Graph-convergent analysis of over-relaxed $(A,\eta ,m)$-proximal point iterative methods with errors for general nonlinear operator equations

In this paper, we introduce and study a new class of over-relaxed $(A,\eta ,m)$-proximal point iterative methods with errors for solving general nonlinear operator equations in Hilbert spaces. By using Liu’s inequality and the generalized resolvent operator technique associated with $(A,\eta ,m)$-monotone operators, we also prove the existence of solution for the nonlinear operator inclusions and discuss the graph-convergent analysis of iterative sequences generated by the algorithm. Furthermore, we give some examples and an application for solving the open question (2) due to Li and Lan (Adv. Nonlinear Var. Inequal. 15(1):99-109, 2012). The numerical simulation examples are given to illustrate the validity of our results.

MSC:49J40, 47H05, 65B05.

It is well known that as a mathematical programming tool, variational inequalities have been extended and generalized in various directions using novel and innovative techniques for solving a wide class of problems arising in different branches of pure and applied sciences. Nonlinear variational (operator) inclusions, complementarity problems and equilibrium problems are useful and important generalizations, which provide us with a general and unified framework for studying a wide range of interesting and important problems arising in mathematics, physics, engineering sciences, economics finance and other corresponding optimization problems; the proximal point algorithm has been studied by many authors. For the recent state of the art, see, for example, [1–28] and the references therein.

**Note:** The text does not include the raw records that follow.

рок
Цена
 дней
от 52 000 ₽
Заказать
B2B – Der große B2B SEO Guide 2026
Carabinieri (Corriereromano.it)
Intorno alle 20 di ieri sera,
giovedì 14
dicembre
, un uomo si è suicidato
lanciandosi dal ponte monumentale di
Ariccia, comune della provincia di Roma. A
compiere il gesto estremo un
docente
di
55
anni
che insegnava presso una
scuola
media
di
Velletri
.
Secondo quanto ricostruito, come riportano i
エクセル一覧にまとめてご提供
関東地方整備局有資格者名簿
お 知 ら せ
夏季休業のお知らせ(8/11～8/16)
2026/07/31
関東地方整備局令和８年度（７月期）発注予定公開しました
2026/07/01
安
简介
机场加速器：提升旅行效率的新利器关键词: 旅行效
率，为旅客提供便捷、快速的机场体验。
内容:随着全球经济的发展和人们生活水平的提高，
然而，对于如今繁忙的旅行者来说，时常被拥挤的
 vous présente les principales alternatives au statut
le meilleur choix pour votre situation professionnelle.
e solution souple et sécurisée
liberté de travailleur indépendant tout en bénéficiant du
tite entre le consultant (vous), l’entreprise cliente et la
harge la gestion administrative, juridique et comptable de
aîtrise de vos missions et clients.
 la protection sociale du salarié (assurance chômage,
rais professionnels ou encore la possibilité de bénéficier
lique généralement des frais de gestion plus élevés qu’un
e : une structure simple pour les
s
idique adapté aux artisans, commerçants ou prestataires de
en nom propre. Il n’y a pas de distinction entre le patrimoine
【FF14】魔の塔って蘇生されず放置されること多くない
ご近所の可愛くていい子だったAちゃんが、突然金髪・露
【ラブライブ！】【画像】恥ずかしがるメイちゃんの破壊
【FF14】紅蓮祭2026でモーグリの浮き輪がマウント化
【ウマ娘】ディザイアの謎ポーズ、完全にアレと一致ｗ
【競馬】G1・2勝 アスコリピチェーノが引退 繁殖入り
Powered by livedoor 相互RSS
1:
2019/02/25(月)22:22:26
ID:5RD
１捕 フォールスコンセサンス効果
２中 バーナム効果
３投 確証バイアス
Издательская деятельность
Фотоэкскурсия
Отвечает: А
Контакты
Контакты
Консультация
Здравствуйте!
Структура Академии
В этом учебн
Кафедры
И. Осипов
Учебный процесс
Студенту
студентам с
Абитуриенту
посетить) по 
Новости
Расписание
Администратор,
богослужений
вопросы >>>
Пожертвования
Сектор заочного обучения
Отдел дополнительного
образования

Recently, Verma [26] introduced a general framework for the over-relaxed A-proximal point algorithm based on the A-maximal monotonicity and pointed out that ‘the over-relaxed A-proximal point algorithm is of interest in the sense that it is quite application-oriented, but nontrivial in nature’. Pan et al. [19] introduced a general nonlinear mixed set-valued inclusion framework for the over-relaxed A-proximal point algorithm based on the $(A,\eta )$-accretive mapping and studied the approximation solvability of a general class of inclusion problems using the generalized resolvent operator technique associated with an $(A,\eta )$-accretive mapping. They also discussed the convergence of iterative sequences generated by the algorithm in q-uniformly smooth Banach spaces.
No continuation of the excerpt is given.